In Writing

The other day, I was watching a screenwriting video on YouTube. I’m a novelist, not a screenwriter (yet!) but screenwriters tend to be very good at advancing plot (since in movies things need you, ya know, happen) so I like learning from them. In this particularly screenwriting video, however, the teacher said that he asks all his graduate students in screenwriting to read a book that has nothing to do with screenwriting: Mindset, by Carol Dweck. So I checked it out.

The premise is basically this: there are people with a fixed mindset, and people with a growth mindset. Fixed mindset people believe that talent is born and that “failure” (say, like, the need to edit) is devastating because it signals a lack of inherent talent. Growth mindset people know that skills can be cultivated and that they can learn and improve.
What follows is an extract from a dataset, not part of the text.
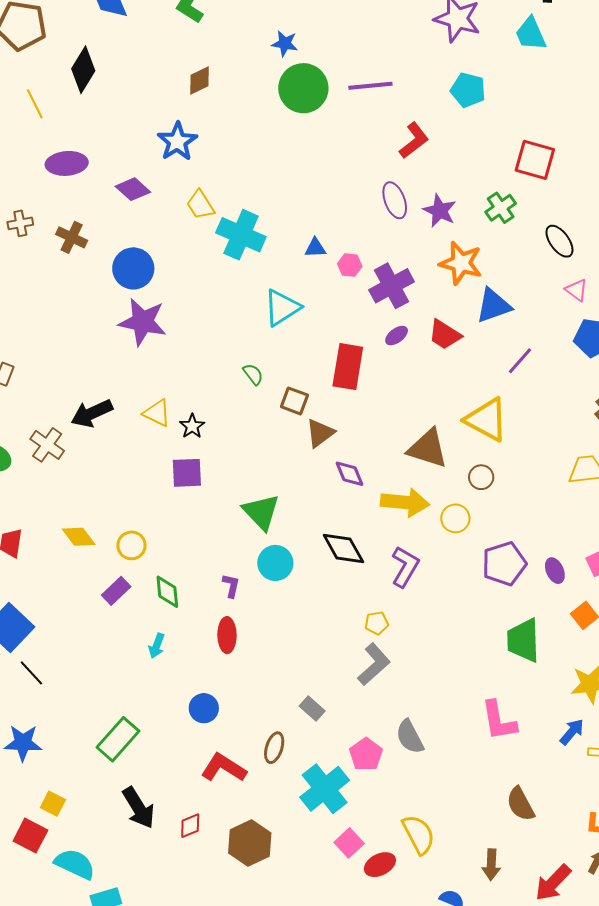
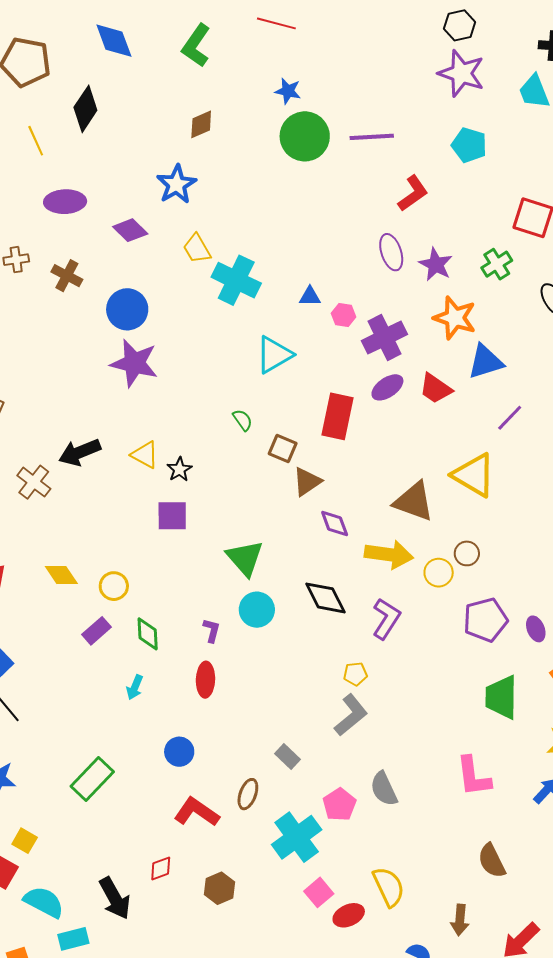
purple ellipse: (397, 336) -> (387, 387), size x1.4
brown circle: (481, 477) -> (467, 553), moved
black arrow: (139, 808) -> (115, 898), moved
brown hexagon: (250, 843) -> (220, 888), size x0.7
I, alas, have a propensity to fixed mindset. On steroids. I was raised on tales of genius: on Mozart’s precocious musical talent at age four, on DaVinci’s brilliant abilities. I was also told my intellect was above average, which you’d think is a good thing. And it is. Except… if you believe that your talents are fixed, even if you’re told they’re fixed high, when you encounter something you’re not naturally good at, it’s really easy to give up. And feel devastated. Aren’t we supposed to just be naturally good at things?
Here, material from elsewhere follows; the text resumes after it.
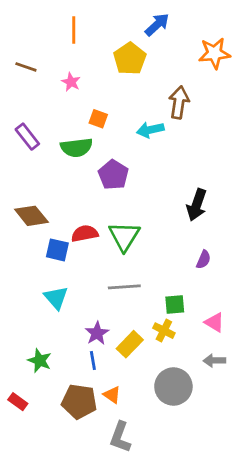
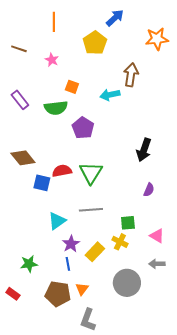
cyan triangle: (56, 298) -> (57, 221), moved, turned 36
green star: (40, 361) -> (29, 264), turned -30
orange triangle: (112, 395) -> (82, 289), turned 32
Writing involves two major phases: drafting and revising. I am what could be considered an above-average drafter. I can (and have, twice now) written complete drafts of a coherent novel in less than two weeks. And not just a pile of garbage: both the novels that landed me well-regarded agents. Yes, that makes me feel pretty good about myself.

Except, here’s the thing: no first draft is publishable. It may show enough promise to pique an agent’s interest, and perhaps even an editor’s, but everyone understands that a draft is a starting point. Everyone, of course, except the ego-driven-maniac who thinks that if she got it “wrong” the first time she must be an abject failure after all. Everyone except the woman with the skin so thin it shatters like crystal crashing to the floor at the lightest suggestion for revision.

Me, in other words.

Week before last, I went away to a writing retreat. It was led by two New York Times bestselling authors, and acceptance was by application only. One of the writers read my full manuscript, and the other leader and the participants read my first fifteen pages (as I did theirs).
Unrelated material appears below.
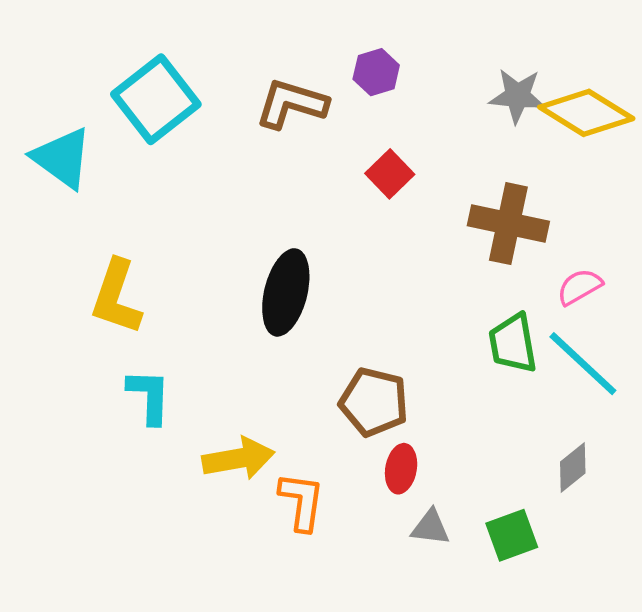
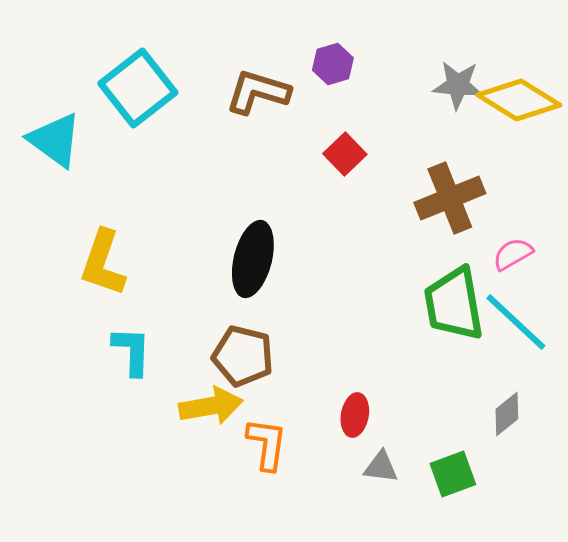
brown cross: (508, 224) -> (450, 198), turned -34
green trapezoid: (513, 343) -> (454, 304), size x1.4
brown pentagon: (374, 402) -> (243, 356), moved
Intellectually, I understood that this was an amazing opportunity to work on my craft. On some level on which I’m just a lizard looking for a warm spot on a rock, I was terrified. I spent the whole day I was supposed to leave concocting reasons not to go. When I did get there, I spent the better part of the first morning plotting my escape. (It was in a rural area and I suddenly had a desperate urge to find a CVS). The day after the in-person critique of my work, my stomach cramped up so bad that a doctor in the group took one look at my face and said, “You should go put your head down.” Such is my fear of failure.

But I stuck to it. I confessed my fears, first to the author reading my full manuscript, then to the full group. I listened to what they had to say. I rewrote my first chapter from scratch. I was surprised to learn it did not make me burst into flames on the spot.

Do I have growth mindset now? Who knows. Being wrong still hurts like a %^$&*$. It’s probably what I like so little about being out on the dating scene again: having to be so “wrong” about so many men before being “right” about a new one and, even then, do you ever have a guarantee that you’re right? Don’t men cheat and fall out of love and do things that utterly shock you? (I was just called a C U Next Tuesday via email yesterday, for example, a thing that’s never happened to me before, ever. A post for another day). For a girl who just wants to get it right, being wrong is almost an existential threat.

But I show up. I delete the paragraphs that aren’t working. I delete the matches that don’t fit. And, like a seedling, I do my best to grow.